> _PROBLEM DETAILS_
Your answer is to be the count alone: the number of lines in the data below where "week" appears.

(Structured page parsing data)
..............................
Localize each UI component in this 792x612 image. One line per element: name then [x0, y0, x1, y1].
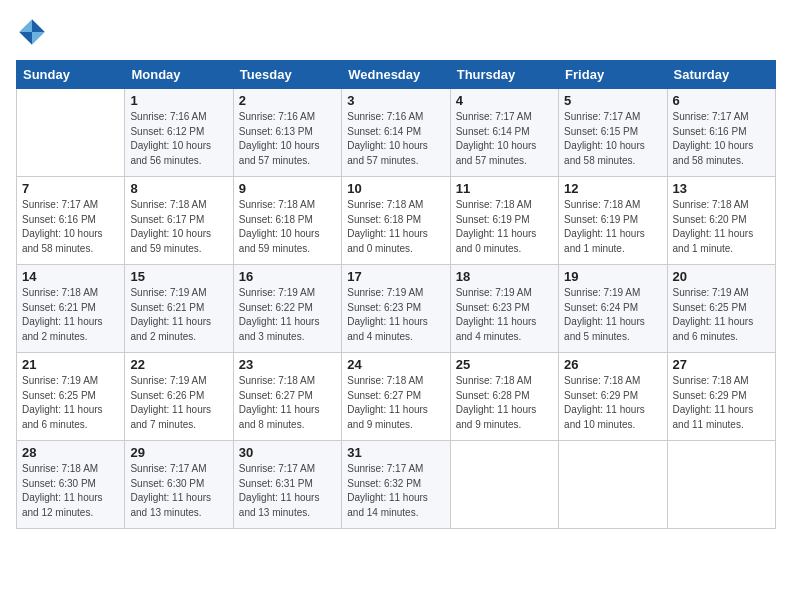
day-info: Sunrise: 7:17 AMSunset: 6:15 PMDaylight:… — [564, 110, 661, 168]
day-info: Sunrise: 7:19 AMSunset: 6:24 PMDaylight:… — [564, 286, 661, 344]
day-info: Sunrise: 7:17 AMSunset: 6:14 PMDaylight:… — [456, 110, 553, 168]
day-number: 7 — [22, 181, 119, 196]
calendar-cell: 11Sunrise: 7:18 AMSunset: 6:19 PMDayligh… — [450, 177, 558, 265]
day-number: 2 — [239, 93, 336, 108]
day-number: 15 — [130, 269, 227, 284]
day-info: Sunrise: 7:18 AMSunset: 6:28 PMDaylight:… — [456, 374, 553, 432]
day-number: 27 — [673, 357, 770, 372]
day-info: Sunrise: 7:17 AMSunset: 6:30 PMDaylight:… — [130, 462, 227, 520]
day-number: 19 — [564, 269, 661, 284]
calendar-header: SundayMondayTuesdayWednesdayThursdayFrid… — [17, 61, 776, 89]
day-info: Sunrise: 7:17 AMSunset: 6:16 PMDaylight:… — [22, 198, 119, 256]
day-number: 22 — [130, 357, 227, 372]
day-info: Sunrise: 7:18 AMSunset: 6:19 PMDaylight:… — [456, 198, 553, 256]
day-number: 20 — [673, 269, 770, 284]
calendar-cell: 24Sunrise: 7:18 AMSunset: 6:27 PMDayligh… — [342, 353, 450, 441]
day-info: Sunrise: 7:18 AMSunset: 6:19 PMDaylight:… — [564, 198, 661, 256]
calendar-week-5: 28Sunrise: 7:18 AMSunset: 6:30 PMDayligh… — [17, 441, 776, 529]
calendar-cell: 29Sunrise: 7:17 AMSunset: 6:30 PMDayligh… — [125, 441, 233, 529]
calendar-cell: 5Sunrise: 7:17 AMSunset: 6:15 PMDaylight… — [559, 89, 667, 177]
calendar-cell: 26Sunrise: 7:18 AMSunset: 6:29 PMDayligh… — [559, 353, 667, 441]
calendar-table: SundayMondayTuesdayWednesdayThursdayFrid… — [16, 60, 776, 529]
day-number: 11 — [456, 181, 553, 196]
logo-icon — [16, 16, 48, 48]
svg-marker-1 — [19, 19, 32, 32]
day-number: 10 — [347, 181, 444, 196]
day-info: Sunrise: 7:18 AMSunset: 6:18 PMDaylight:… — [347, 198, 444, 256]
svg-marker-2 — [19, 32, 32, 45]
day-number: 8 — [130, 181, 227, 196]
day-info: Sunrise: 7:16 AMSunset: 6:12 PMDaylight:… — [130, 110, 227, 168]
calendar-cell: 8Sunrise: 7:18 AMSunset: 6:17 PMDaylight… — [125, 177, 233, 265]
calendar-cell: 6Sunrise: 7:17 AMSunset: 6:16 PMDaylight… — [667, 89, 775, 177]
day-info: Sunrise: 7:18 AMSunset: 6:18 PMDaylight:… — [239, 198, 336, 256]
logo — [16, 16, 52, 48]
day-number: 30 — [239, 445, 336, 460]
day-number: 14 — [22, 269, 119, 284]
day-info: Sunrise: 7:19 AMSunset: 6:25 PMDaylight:… — [22, 374, 119, 432]
calendar-cell — [559, 441, 667, 529]
calendar-cell: 25Sunrise: 7:18 AMSunset: 6:28 PMDayligh… — [450, 353, 558, 441]
calendar-cell: 14Sunrise: 7:18 AMSunset: 6:21 PMDayligh… — [17, 265, 125, 353]
day-info: Sunrise: 7:17 AMSunset: 6:31 PMDaylight:… — [239, 462, 336, 520]
day-info: Sunrise: 7:17 AMSunset: 6:16 PMDaylight:… — [673, 110, 770, 168]
day-header-saturday: Saturday — [667, 61, 775, 89]
day-info: Sunrise: 7:17 AMSunset: 6:32 PMDaylight:… — [347, 462, 444, 520]
calendar-cell: 21Sunrise: 7:19 AMSunset: 6:25 PMDayligh… — [17, 353, 125, 441]
day-info: Sunrise: 7:18 AMSunset: 6:29 PMDaylight:… — [673, 374, 770, 432]
calendar-cell: 13Sunrise: 7:18 AMSunset: 6:20 PMDayligh… — [667, 177, 775, 265]
day-number: 13 — [673, 181, 770, 196]
day-header-wednesday: Wednesday — [342, 61, 450, 89]
day-number: 24 — [347, 357, 444, 372]
day-number: 6 — [673, 93, 770, 108]
day-info: Sunrise: 7:18 AMSunset: 6:20 PMDaylight:… — [673, 198, 770, 256]
day-number: 1 — [130, 93, 227, 108]
day-header-monday: Monday — [125, 61, 233, 89]
calendar-cell: 3Sunrise: 7:16 AMSunset: 6:14 PMDaylight… — [342, 89, 450, 177]
day-number: 9 — [239, 181, 336, 196]
day-number: 28 — [22, 445, 119, 460]
day-number: 17 — [347, 269, 444, 284]
day-info: Sunrise: 7:18 AMSunset: 6:30 PMDaylight:… — [22, 462, 119, 520]
calendar-week-4: 21Sunrise: 7:19 AMSunset: 6:25 PMDayligh… — [17, 353, 776, 441]
calendar-cell — [450, 441, 558, 529]
day-header-sunday: Sunday — [17, 61, 125, 89]
svg-marker-3 — [32, 32, 45, 45]
day-info: Sunrise: 7:18 AMSunset: 6:29 PMDaylight:… — [564, 374, 661, 432]
day-info: Sunrise: 7:16 AMSunset: 6:14 PMDaylight:… — [347, 110, 444, 168]
calendar-cell: 12Sunrise: 7:18 AMSunset: 6:19 PMDayligh… — [559, 177, 667, 265]
calendar-cell: 15Sunrise: 7:19 AMSunset: 6:21 PMDayligh… — [125, 265, 233, 353]
calendar-cell — [667, 441, 775, 529]
calendar-week-2: 7Sunrise: 7:17 AMSunset: 6:16 PMDaylight… — [17, 177, 776, 265]
day-info: Sunrise: 7:19 AMSunset: 6:25 PMDaylight:… — [673, 286, 770, 344]
calendar-cell: 18Sunrise: 7:19 AMSunset: 6:23 PMDayligh… — [450, 265, 558, 353]
calendar-week-1: 1Sunrise: 7:16 AMSunset: 6:12 PMDaylight… — [17, 89, 776, 177]
day-info: Sunrise: 7:18 AMSunset: 6:27 PMDaylight:… — [347, 374, 444, 432]
page-header — [16, 16, 776, 48]
calendar-cell: 23Sunrise: 7:18 AMSunset: 6:27 PMDayligh… — [233, 353, 341, 441]
day-number: 18 — [456, 269, 553, 284]
day-number: 5 — [564, 93, 661, 108]
day-header-tuesday: Tuesday — [233, 61, 341, 89]
calendar-cell: 16Sunrise: 7:19 AMSunset: 6:22 PMDayligh… — [233, 265, 341, 353]
calendar-cell: 30Sunrise: 7:17 AMSunset: 6:31 PMDayligh… — [233, 441, 341, 529]
calendar-cell: 20Sunrise: 7:19 AMSunset: 6:25 PMDayligh… — [667, 265, 775, 353]
calendar-cell — [17, 89, 125, 177]
day-number: 25 — [456, 357, 553, 372]
calendar-cell: 4Sunrise: 7:17 AMSunset: 6:14 PMDaylight… — [450, 89, 558, 177]
calendar-cell: 28Sunrise: 7:18 AMSunset: 6:30 PMDayligh… — [17, 441, 125, 529]
day-number: 26 — [564, 357, 661, 372]
day-number: 29 — [130, 445, 227, 460]
day-number: 3 — [347, 93, 444, 108]
day-info: Sunrise: 7:19 AMSunset: 6:26 PMDaylight:… — [130, 374, 227, 432]
calendar-cell: 22Sunrise: 7:19 AMSunset: 6:26 PMDayligh… — [125, 353, 233, 441]
day-number: 16 — [239, 269, 336, 284]
day-number: 21 — [22, 357, 119, 372]
day-info: Sunrise: 7:19 AMSunset: 6:22 PMDaylight:… — [239, 286, 336, 344]
day-number: 31 — [347, 445, 444, 460]
svg-marker-0 — [32, 19, 45, 32]
calendar-cell: 2Sunrise: 7:16 AMSunset: 6:13 PMDaylight… — [233, 89, 341, 177]
day-header-thursday: Thursday — [450, 61, 558, 89]
day-info: Sunrise: 7:16 AMSunset: 6:13 PMDaylight:… — [239, 110, 336, 168]
day-info: Sunrise: 7:18 AMSunset: 6:27 PMDaylight:… — [239, 374, 336, 432]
..............................
> _RESPONSE BOX_
4